Most of the people working on AI tutors seem to think the goal is asking questions and giving explanations. But that’s not at all what good tutoring is.
What's Been the Biggest Surprise So Far?
The first half of The Science of Tutoring arrives at the conclusion that the reason tutoring works is perhaps not so surprising: kids do more cognitive work when a tutor is present. It’s just difficult for the student to hide. And more cognitive work inexorably means more learning.
But there is more to the story. Buried in a 63-page paper by Micki Chi, a professor at the Institute for the Science of Teaching and Learning, I found an anomaly, like the distant yap of a small dog accidentally locked in a closet. What, Chi asked, if you distinguish surface learning from deep learning? Tutoring works for surface learning-—such as the procedure for calculating slope. When measures of deeper, conceptual learning are used, though—such as what slope means in this particular context—tutoring typically has no effect.
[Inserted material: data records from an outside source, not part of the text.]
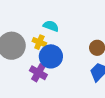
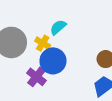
cyan semicircle: (51, 26) -> (58, 27), turned -70

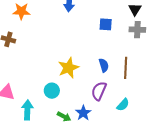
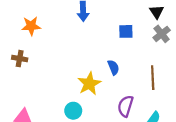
gray cross: (137, 30) -> (162, 34), turned -35
blue semicircle: (104, 65) -> (113, 67), moved

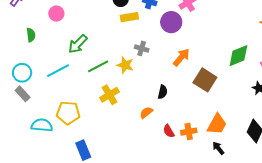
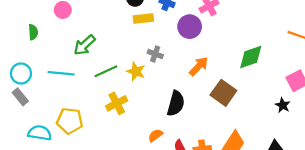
green diamond: (238, 56) -> (251, 57), moved
cyan line: (58, 71) -> (61, 73), turned 30
black semicircle: (163, 92) -> (176, 104), size x1.6
orange semicircle: (146, 113) -> (155, 135), moved

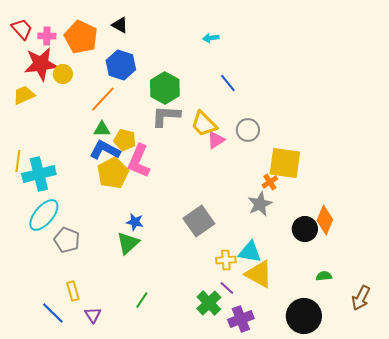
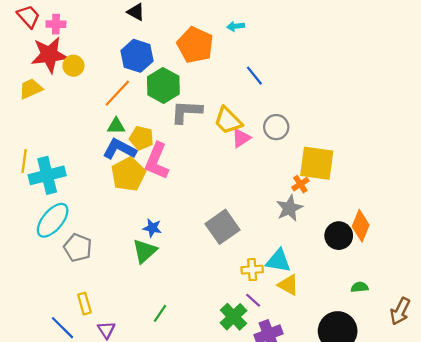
orange pentagon: (81, 37) -> (195, 45), moved
green hexagon: (165, 88) -> (163, 85), moved
yellow triangle: (259, 274) -> (288, 285), size x0.7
This doesn’t get reported because, on the tests we use to evaluate math ability, it’s okay to flip and multiply fractions without any understanding of why that works. But the finding led me on a long journey to uncover the tutoring moves that really would lead to deep learning, if tutors adopted them.
Where do you see tutoring in five years?
The secret to deep learning, like the secret to a good story, turns out to be (1) a conflict or impasse that leads to (2) a resolution. And in learning, as in a good story, you do not want to rush either of them. The impasse has to feel like a genuine impasse, which it won’t if it is not properly established or if it is, from an abundance of eagerness, resolved too quickly. The resolution, when it comes, has to come from the actions of the main character. In learning, the main character is the student.
My hope is that, in five years, we will have trained tutors – and teachers – in this technique. It requires you to stop and understand student thinking. I recently saw a good example: a student was asked “What is 15 – 6?” and answered “Is it 11?” The recommended response from an expert tutor was to explain how to do the subtraction. But far better would be something like, “That’s interesting, how did you get 11?” Or, to generate an impasse, “Okay, then if you add the 6 back again, what do you get?” Many learners will upgrade their thinking right in front of you.
Training humans is hard, so maybe AIs will get there first, though right now the way they are trained is equally problematic: they like to be agreeable and avoid confrontation, which is quite the opposite of a good, deep tutor. That’s easy to address once the AI-builders understand the problem.
My hope is that, in five years, we will have trained tutors – and teachers – in this (deep learning) technique. It requires you to stop and understand student thinking.
What Else Should People Know?
The way the book ends has sparked some controversy. I knew many readers would be more interested in classroom teaching than in tutoring, but answers to what makes classroom teaching effective are even harder to come by than those for tutoring. The final paragraph reads, “If there is a way [deep learning] can be achieved in a classroom of one teacher and thirty students, I have no idea what it is. Tutoring may be the only reliably effective mechanism available to us.”
People have pointed out that there are certainly examples of excellent classroom teaching. But, of course, I meant “reliably achieved at scale…” I hope someone, somewhere—perhaps in a garret in Paris—is working on that book.